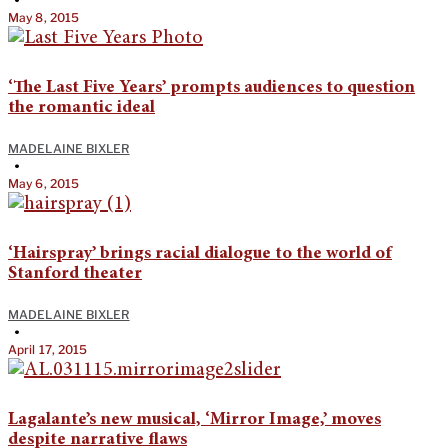
•
May 8, 2015
‘The Last Five Years’ prompts audiences to question
the romantic ideal
MADELAINE BIXLER
•
May 6, 2015
‘Hairspray’ brings racial dialogue to the world of
Stanford theater
MADELAINE BIXLER
•
April 17, 2015
Lagalante’s new musical, ‘Mirror Image,’ moves
despite narrative flaws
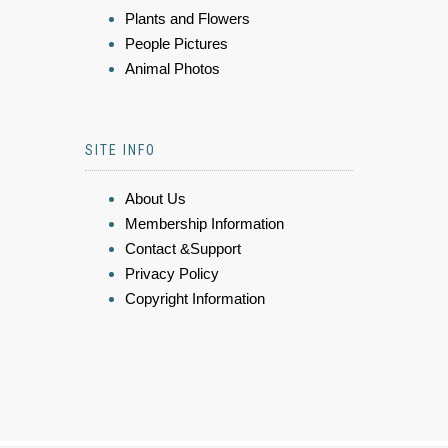
Plants and Flowers
People Pictures
Animal Photos
SITE INFO
About Us
Membership Information
Contact &Support
Privacy Policy
Copyright Information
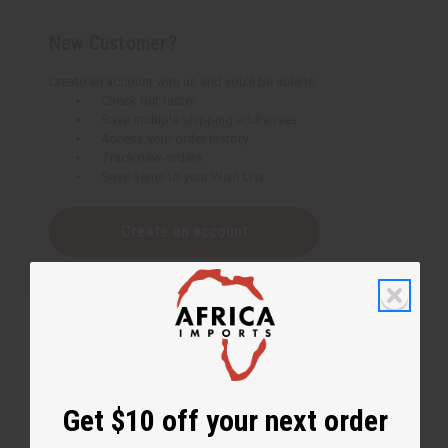
New Customer?
Create an account with us and you'll be able to:
Check out faster
Save multiple shipping addresses
Access your order history
Track new orders
Save items to your Wish List
Create an account
Get $10 off your next order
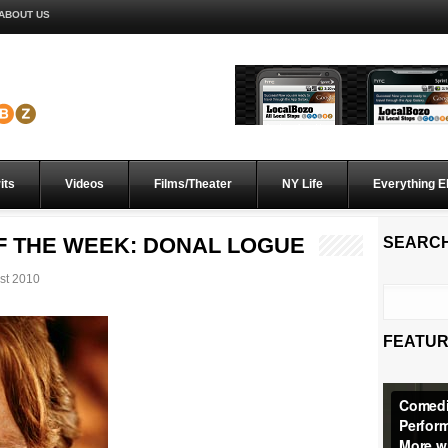
ABOUT US
its
Videos
Films/Theater
NY Life
Everything E
 THE WEEK: DONAL LOGUE
SEARC
st 2010
FEATUR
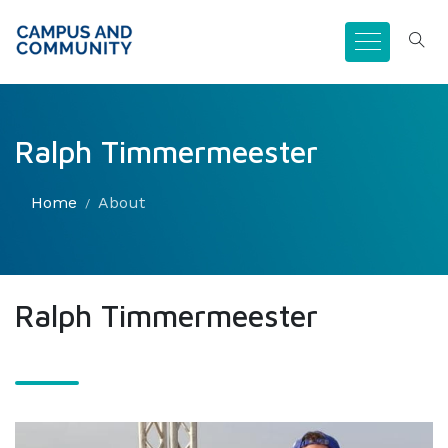
Ralph Timmermeester
Home
About
Ralph Timmermeester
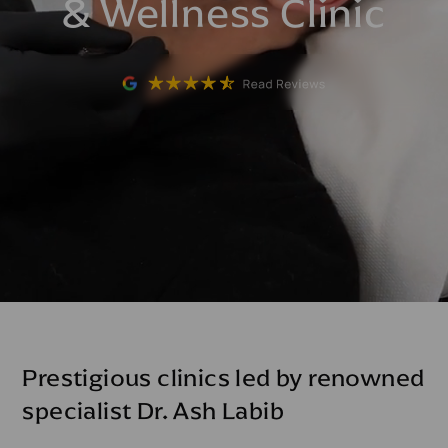
& Wellness Clinic
Prestigious clinics led by renowned
specialist Dr. Ash Labib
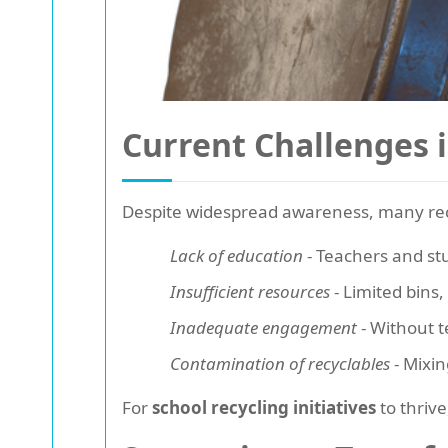
Current Challenges 
Despite widespread awareness, many recycl
Lack of education
- Teachers and st
Insufficient resources
- Limited bins,
Inadequate engagement
- Without t
Contamination of recyclables
- Mixin
For
school recycling initiatives
to thriv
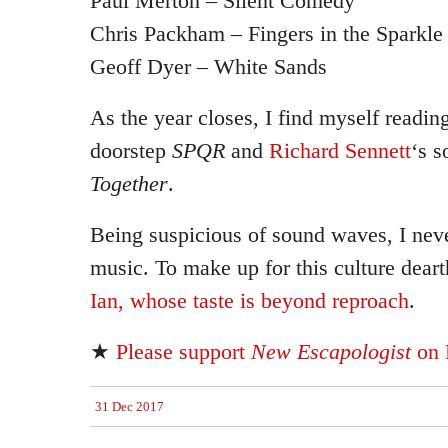
Paul Merton – Silent Comedy
Chris Packham – Fingers in the Sparkle 
Geoff Dyer – White Sands
As the year closes, I find myself readi
doorstep
SPQR
and
Richard Sennett
‘s s
Together
.
Being suspicious of sound waves, I neve
music. To make up for this culture dear
Ian, whose taste is beyond reproach
.
★
Please support
New Escapologist
on 
31 Dec 2017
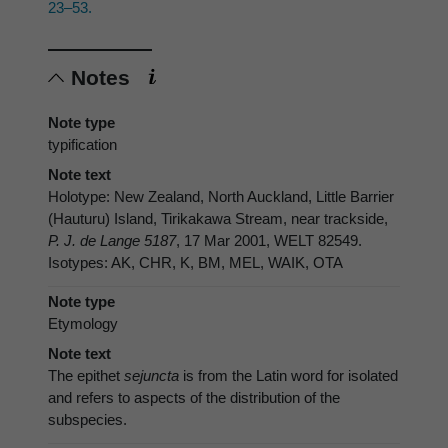
23–53.
Notes
Note type
typification
Note text
Holotype: New Zealand, North Auckland, Little Barrier
(Hauturu) Island, Tirikakawa Stream, near trackside,
P. J. de Lange 5187
, 17 Mar 2001, WELT 82549.
Isotypes: AK, CHR, K, BM, MEL, WAIK, OTA
Note type
Etymology
Note text
The epithet
sejuncta
is from the Latin word for isolated
and refers to aspects of the distribution of the
subspecies.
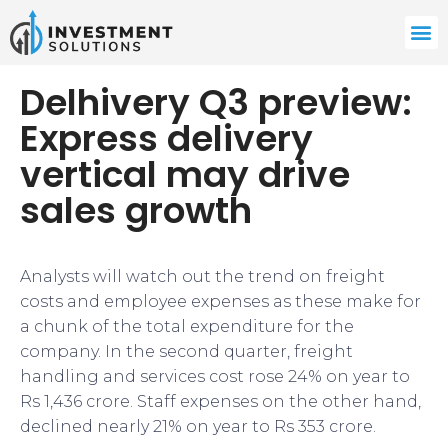
Delhivery Q3 preview:
Express delivery
vertical may drive
sales growth
Analysts will watch out the trend on freight
costs and employee expenses as these make for
a chunk of the total expenditure for the
company. In the second quarter, freight
handling and services cost rose 24% on year to
Rs 1,436 crore. Staff expenses on the other hand,
declined nearly 21% on year to Rs 353 crore.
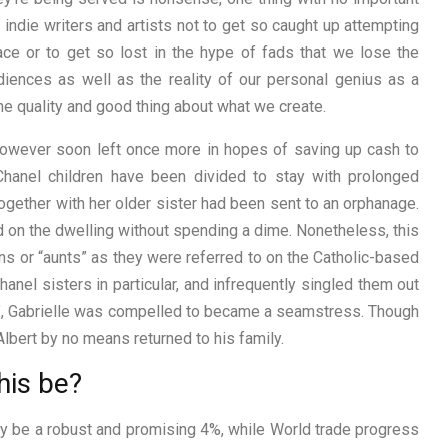
indie writers and artists not to get so caught up attempting
ace or to get so lost in the hype of fads that we lose the
diences as well as the reality of our personal genius as a
the quality and good thing about what we create.
, however soon left once more in hopes of saving up cash to
Chanel children have been divided to stay with prolonged
ogether with her older sister had been sent to an orphanage.
d on the dwelling without spending a dime. Nonetheless, this
ns or “aunts” as they were referred to on the Catholic-based
hanel sisters in particular, and infrequently singled them out
old’, Gabrielle was compelled to became a seamstress. Though
lbert by no means returned to his family.
his be?
y be a robust and promising 4%, while World trade progress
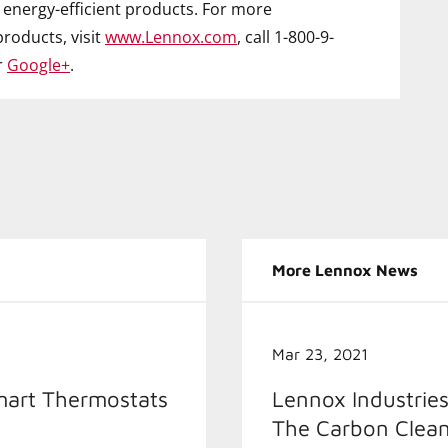
energy-efficient products. For more
roducts, visit
www.Lennox.com
, call 1-800-9-
r
Google+
.
More Lennox News
Mar 23, 2021
mart Thermostats
Lennox Industries
The Carbon Clean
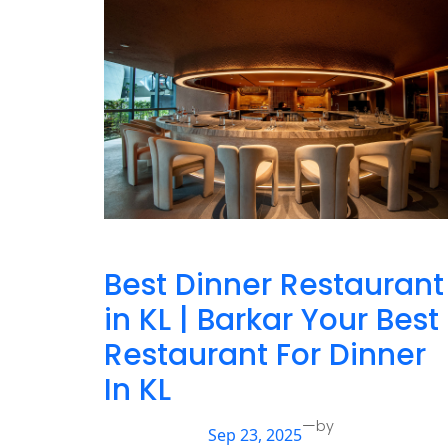
Best Dinner Restaurant
in KL | Barkar Your Best
Restaurant For Dinner
In KL
—
by
Sep 23, 2025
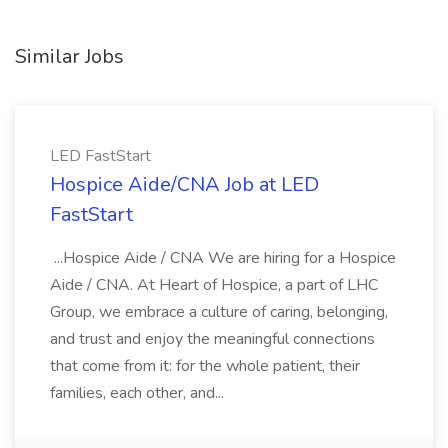
Similar Jobs
LED FastStart
Hospice Aide/CNA Job at LED
FastStart
...Hospice Aide / CNA We are hiring for a Hospice
Aide / CNA. At Heart of Hospice, a part of LHC
Group, we embrace a culture of caring, belonging,
and trust and enjoy the meaningful connections
that come from it: for the whole patient, their
families, each other, and...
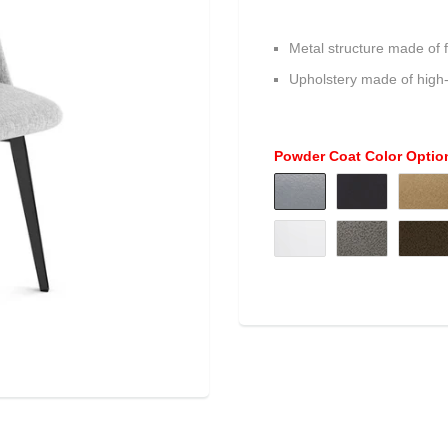
Metal structure made of f
Upholstery made of high
Powder Coat Color Optio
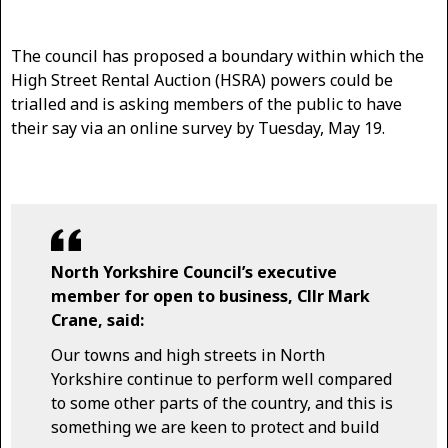
The council has proposed a boundary within which the
High Street Rental Auction (HSRA) powers could be
trialled and is asking members of the public to have
their say via an online survey by Tuesday, May 19.
North Yorkshire Council’s executive
member for open to business, Cllr Mark
Crane, said:
Our towns and high streets in North
Yorkshire continue to perform well compared
to some other parts of the country, and this is
something we are keen to protect and build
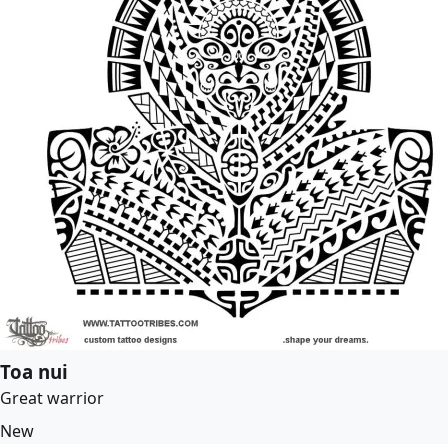
Toa nui
Great warrior
New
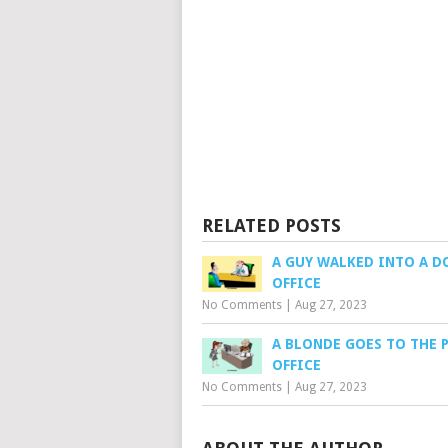
RELATED POSTS
A GUY WALKED INTO A 
OFFICE
No Comments
|
Aug 27, 2023
A BLONDE GOES TO THE 
OFFICE
No Comments
|
Aug 27, 2023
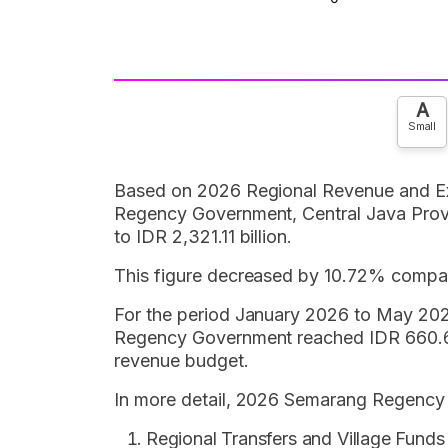
A
Small
Based on 2026 Regional Revenue and E
Regency Government, Central Java Provi
to IDR 2,321.11 billion.
This figure decreased by 10.72% compare
For the period January 2026 to May 202
Regency Government reached IDR 660.69 
revenue budget.
In more detail, 2026 Semarang Regency 
Regional Transfers and Village Funds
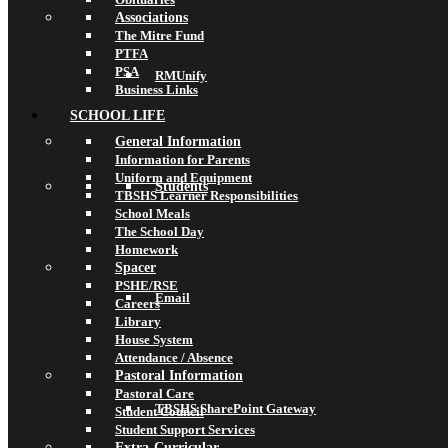
Associations
The Mitre Fund
PTFA
PSA
RMUnify
Business Links
SCHOOL LIFE
General Information
Information for Parents
Uniform and Equipment
Students
TBSHS Learner Responsibilities
School Meals
The School Day
Homework
Spacer
PSHE/RSE
Email
Careers
Library
House System
Attendance / Absence
Pastoral Information
Pastoral Care
TBSHS SharePoint Gateway
Student Council
Student Support Services
Extra-Curricular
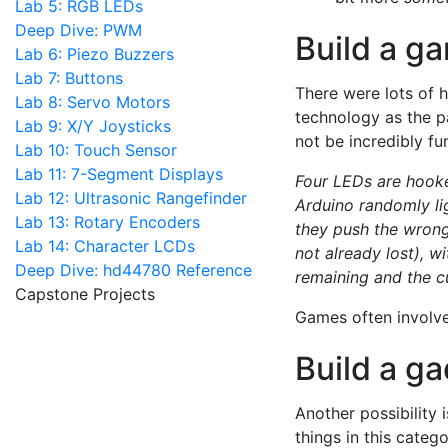
Lab 5: RGB LEDs
Deep Dive: PWM
Build a g
Lab 6: Piezo Buzzers
Lab 7: Buttons
There were lots of 
Lab 8: Servo Motors
technology as the pa
Lab 9: X/Y Joysticks
not be incredibly fu
Lab 10: Touch Sensor
Lab 11: 7-Segment Displays
Four LEDs are hooke
Lab 12: Ultrasonic Rangefinder
Arduino randomly lig
Lab 13: Rotary Encoders
they push the wrong
Lab 14: Character LCDs
not already lost), w
Deep Dive: hd44780 Reference
remaining and the cu
Capstone Projects
Games often involv
Build a g
Another possibility i
things in this categ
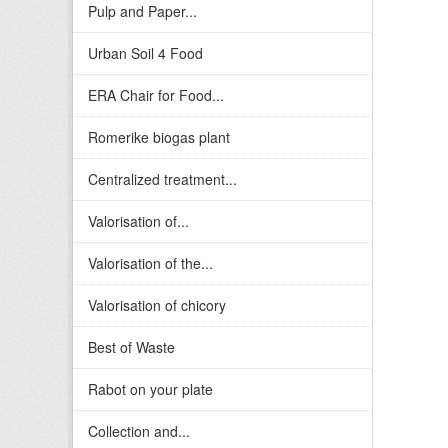
Pulp and Paper...
Urban Soil 4 Food
ERA Chair for Food...
Romerike biogas plant
Centralized treatment...
Valorisation of...
Valorisation of the...
Valorisation of chicory
Best of Waste
Rabot on your plate
Collection and...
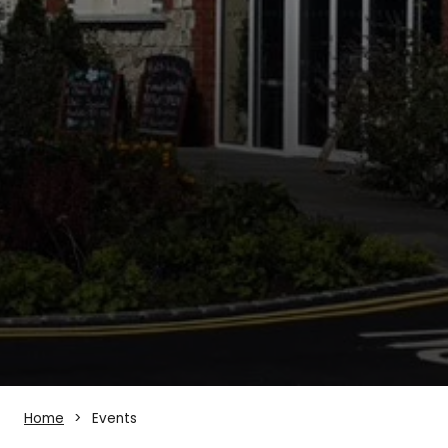
Home
Events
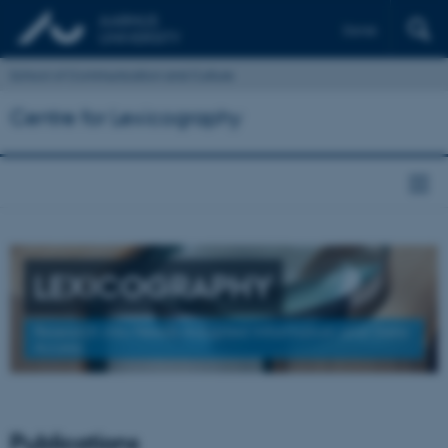
Dansk
School of Communication and Culture
Centre for Lexicography
LEXICOGRAPHY
Research into Needs-Adapted Information and Data
Access
Publications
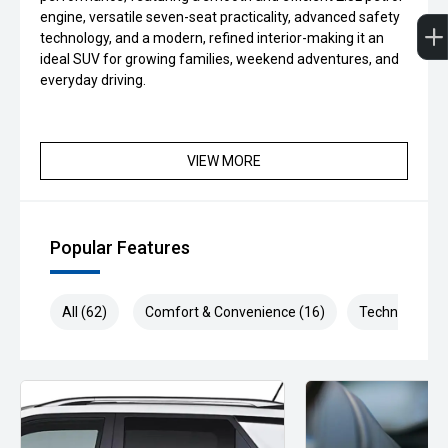
engine, versatile seven-seat practicality, advanced safety
technology, and a modern, refined interior-making it an
ideal SUV for growing families, weekend adventures, and
everyday driving.
VIEW MORE
Popular Features
All (62)
Comfort & Convenience (16)
Technology (1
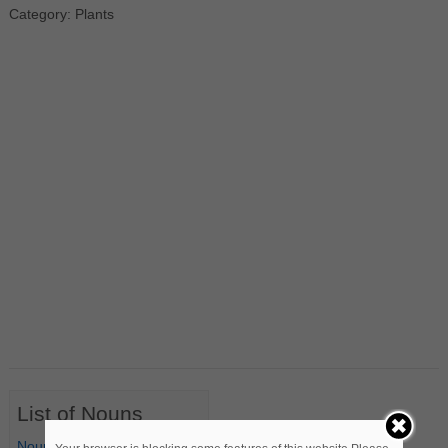
Category: Plants
List of Nouns
Nouns Starting with A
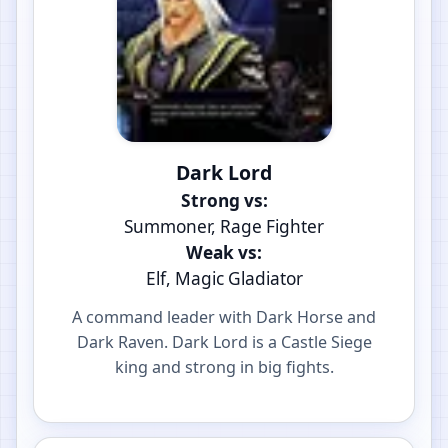
Dark Lord
Strong vs:
Summoner, Rage Fighter
Weak vs:
Elf, Magic Gladiator
A command leader with Dark Horse and
Dark Raven. Dark Lord is a Castle Siege
king and strong in big fights.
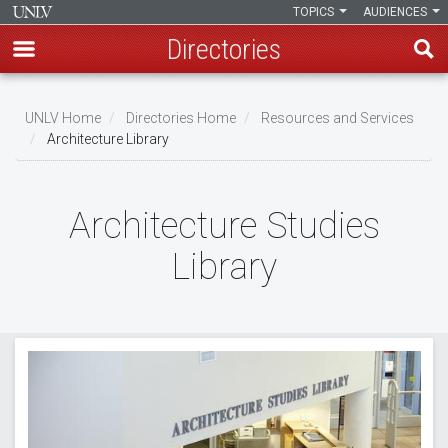
TOPICS
AUDIENCES
Directories
Skip
to
UNLV Home
Directories Home
Resources and Services
main
Architecture Library
Breadcrumb
content
Architecture Studies
Library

---------------

◆ **What the exercise asks**
Quote the lines above exactly, starting with the one that has "Pulp and Paper..." and ending with the one that has "technology, and a"; drop the pictures and include nothing else.

◆ **Exercise answer**
Pulp and Paper...
Urban Soil 4 Food
ERA Chair for Food...
Romerike biogas plant
Centralized treatment...
Valorisation of...
Valorisation of the...
Valorisation of chicory
Best of Waste
Rabot on your plate
Collection and...
Home
Events
Dansk
School of Communication and Culture
Centre for Lexicography
LEXICOGRAPHY
Research into Needs-Adapted Information and Data
Access
Publications
engine, versatile seven-seat practicality, advanced safety
technology, and a modern, refined interior-making it an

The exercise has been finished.